Anteriormente à divisão da turma em grupos para realização dessa última atividade sugerida pelo LD, ela a explicou e, depois disso, distribuiu materiais para os grupos confeccionarem os personagens da história em fantoches de vara e organizarem uma apresentação teatral. Porém, antes que iniciassem a atividade, advertiu-os:

P2: Uma pessoa irá fazer a narração da história. (Deu um burburinho, já que todos queriam ser o narrador). Posso explicar primeiro? Quando fazemos trabalhos em grupos, não tomamos decisões sozinhos. As decisões são tomadas pelo grupo, nos grupos. Vou dividir os grupos e não quero ninguém falando que não quer ficar com fulano. Todos são colegas e tem que se darem bem. Nos grupos vamos decidir quem serão os personagens da história. Quem são eles?

Todos: A galinha, o gato, o cão, o porquinho e o peru.

P2: Vocês vão ensaiar nos grupos para depois apresentarem aos colegas. Primeiro vão decidir quem representará qual personagem. Precisamos de seis em cada grupo [...]. Vamos ver como faremos! (Contaram a quantidade de alunos presentes e a professora enturmou/organizou-os). Não faça muito pequenininho. Vou entregar cartolina para vocês colarem os personagens. Assim, ficará mais durinho! [...]. Colaborar é importante? Quando o trabalho é difícil, alguns não querem colaborar, mas quando a hora é boa, todos querem participar. Por que isso costuma acontecer? Você já passou uma situação assim? Conte para os colegas e ouça o que eles vão contar. Você teria ajudado a galinha ruiva? Por quê?

Os alunos ensaiaram, primeiro relembrando a história em voz alta (reconto coletivo) com o auxílio da professora. Rememoraram cada passagem da história e, por último, cada grupo apresentou-se para a classe. No momento do ensaio, fizeram barulho, pois, empolgados, todos queriam falar ao mesmo tempo e alto. Os narradores foram lendo a história e os demais personagens participavam no momento de suas falas. Saíram-se muito bem!

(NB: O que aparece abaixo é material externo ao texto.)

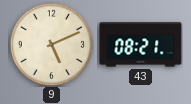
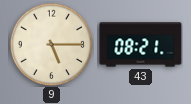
9: 5:11 -> 5:15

Durante as apresentações, sentaram-se no chão, no centro da sala de aula. Organizaram- se para assistirem aos três grupos. Achei interessante a forma em que o LD era organizado. Trazia os diferentes gêneros textuais por meio de sequências de atividades, perpassando os eixos da língua, culminando com a produção textual. Percebi que a P2 conhecia as necessidades de cada aluno, quando chamava a atenção para aspectos já explicitados. Isso é muito bom! Demonstrou que zelava pelas aprendizagens de todos.

Com base nessa experiência de ensino, podemos dizer, assim como Leal, Brandão e Lima (2012), que a dimensão da oralização do texto escrito está ligada tanto à leitura como ao desenvolvimento da habilidade oral, como os aspectos da entonação da voz, os gestos. Podemos abordar esses aspectos por meio da leitura do texto em voz alta, da recitação de poesias, a representação teatral na qual o texto foi decorado, entre outros. Todos são recursos que podem ser ensinados na escola, a exemplo do que fez a professora.

Podemos dizer que ela, em seu pensar-fazer, não revelou resistência a essa forma de trabalho em grupo, pois nem sempre é utilizado no cotidiano da alfabetização. No entanto, ela o empregou em três outros momentos ao longo das observações. Nesse sentido, salientamos que havia, na turma investigada, um comprometimento afetivo que se materializava na condução didática e pedagógica do processo de alfabetização por meio dos diversos procedimentos (CHARTIER, 2007).